If the data were in a list, you could use `"\n".join(list)` to create a single string.
### write the string to a new file called "iris-data-clean.csv"

In [23]:
curdir = os.path.abspath('.')
clean2 = os.path.join(curdir, "iris-data-clean.csv")
ffile = open("iris-data-clean.csv", 'w')
ffile.write(final)
ffile.close()

__aprocton:__ I'm not sure that 
```python
curdir = os.path.abspath('.')
clean2 = os.path.join(curdir, "iris-data-clean.csv")
```
was necessary, as you should have already been operating in the directory that this notebook is downloaded in? I'm not sure, but I think you can just use `"./iris-data-clean.csv"` as your output path.

## Notebook 3.4
### A. Write a function that will generate and return a random sequence of bases of length N.

In [24]:
import random
def randseq(x):
    "Return x number of random bases"
    bases=["A","T","G","C"]
    return random.choices(bases,k=x)

# testing
randseq(10)

['G', 'T', 'T', 'T', 'T', 'G', 'A', 'A', 'G', 'C']

__aprocton:__ I used `random.choice()` instead of `random.choices()`, which would have made my code much simpler.

### B. Write a function to calculate and return the frequency of As, Cs, Ts and Gs in a sequence.

In [25]:
def freqATGC(x):
    "Count number of occurrences of each nucleotide (A,T,G,C, in that order) and divide by the total length of the sequence to get the frequency"
    countA=x.count("A")
    countT=x.count("T")
    countG=x.count("G")
    countC=x.count("C")
    bases=["A","T","G","C"]
    return (countA/(len(x)),countT/(len(x)),countG/(len(x)),countC/(len(x)))

__aprocton:__ Interesting that you decided to return the frequencies as a tuple. My code included an "other" option in case there are errors in the sequency, but did not use `count()`.
### C. Write a function to concatenate (join end-to-end) two sequences and return it

In [26]:
def comboseq(seq1, seq2):
    "Concatenate two sequences into a single sequence"
    return seq1 + seq2

__aprocton:__ I chose to use an `if` statement to check if both sequences were strings and return an error if not.

### D. Write a function to take two sequences of different lengths and return both trimmed down to be the same length.

In [27]:
def trim(seq1, seq2):
    "Returns seq1 and seq2 trimmed to the length of the shortest sequence"
    ## finding the length of the shortest sequence
    slen = min([len(i) for i in (seq1, seq2)])
    return ((seq1[0:slen]),(seq2[0:slen]))

__aprocton:__ I did not use `min()`, which necessitated the use of an `if-elif` ladder.

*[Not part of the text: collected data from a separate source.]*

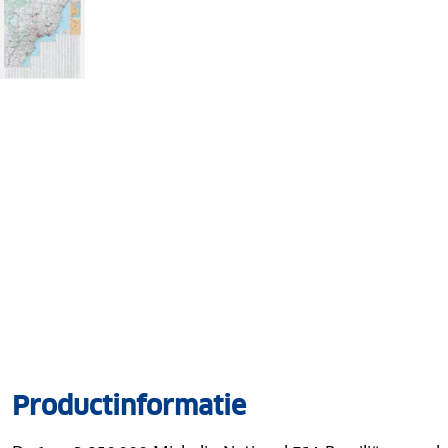
Productinformatie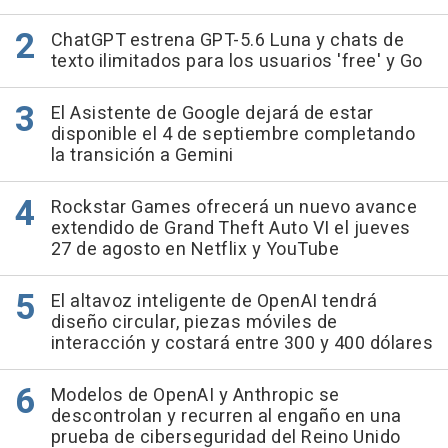
ChatGPT estrena GPT-5.6 Luna y chats de
texto ilimitados para los usuarios 'free' y Go
El Asistente de Google dejará de estar
disponible el 4 de septiembre completando
la transición a Gemini
Rockstar Games ofrecerá un nuevo avance
extendido de Grand Theft Auto VI el jueves
27 de agosto en Netflix y YouTube
El altavoz inteligente de OpenAI tendrá
diseño circular, piezas móviles de
interacción y costará entre 300 y 400 dólares
Modelos de OpenAI y Anthropic se
descontrolan y recurren al engaño en una
prueba de ciberseguridad del Reino Unido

### E. Write a function to return the proportion of bases across the shared length between two sequences that are the same.

In [30]:
def prop(seq1, seq2):
    "return the proportion of similarity between two trimmed sequences"
    ## a counter to store the number of similarities
    count = 0    
    ## finding the length of the shortest sequence
    slen = min([len(i) for i in (seq1, seq2)])
    ## trimming each sequence to the length of the shortest
    seq1=str(seq1[0:slen])
    seq2=str(seq2[0:slen])
    
    ## modified from example; count shared bases from trimmed sequences and then return the 
    ## count divided by the total number of bases
    for idx in range(slen):
        if seq1[idx] == seq2[idx]:
            count += 1
    return (count)/(len(seq2))

__aprocton:__ You could have called the `trim()` function you wrote in the previous cell to find `slen`.